> **To do**
Show all lines of the entries in which the word "τεστ" is found.

> **Material for this exercise**
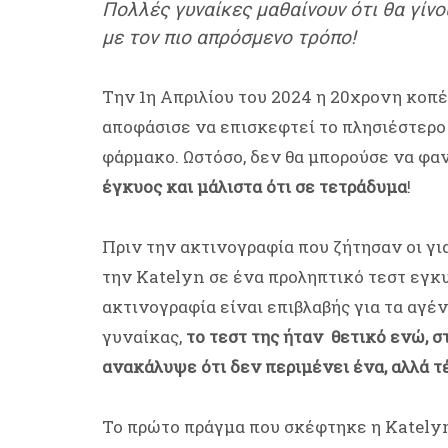
Πολλές γυναίκες μαθαίνουν ότι θα γίνο
με τον πιο απρόσμενο τρόπο!
Την 1η Απριλίου του 2024 η 20χρονη κοπέλ
αποφάσισε να επισκεφτεί το πλησιέστερο
φάρμακο. Ωστόσο, δεν θα μπορούσε να φαν
έγκυος και μάλιστα ότι σε τετράδυμα
!
Πριν την ακτινογραφία που ζήτησαν οι γι
την Katelyn σε ένα προληπτικό τεστ εγκ
ακτινογραφία είναι επιβλαβής για τα αγ
γυναίκας,
το τεστ της ήταν θετικό ενώ, 
ανακάλυψε ότι δεν περιμένει ένα, αλλά τ
Το πρώτο πράγμα που σκέφτηκε η Katelyn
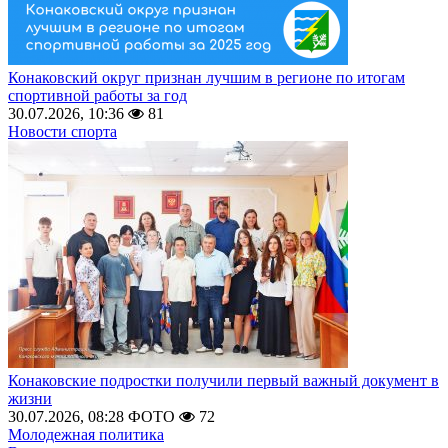
Конаковский округ признан лучшим в регионе по итогам
спортивной работы за год
30.07.2026, 10:36
81
Новости спорта
Конаковские подростки получили первый важный документ в
жизни
30.07.2026, 08:28
ФОТО
72
Молодежная политика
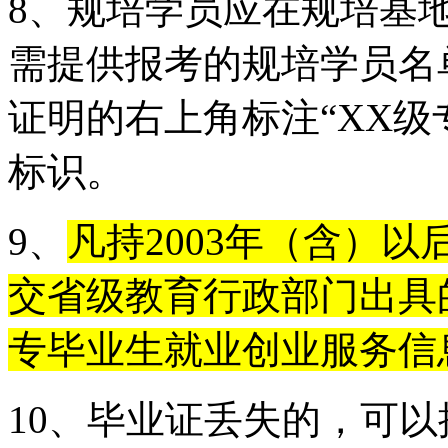
8、规培学员应在规培基
需提供报考的规培学员名
证明的右上角标注
“XX
级
标识。
9、
凡持2003年（含）
交省级教育行政部门出具
专毕业生就业创业服务信息
10、毕业证丢失的，可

> **Answer to this task**
την Katelyn σε ένα προληπτικό τεστ εγκ
το τεστ της ήταν θετικό ενώ, 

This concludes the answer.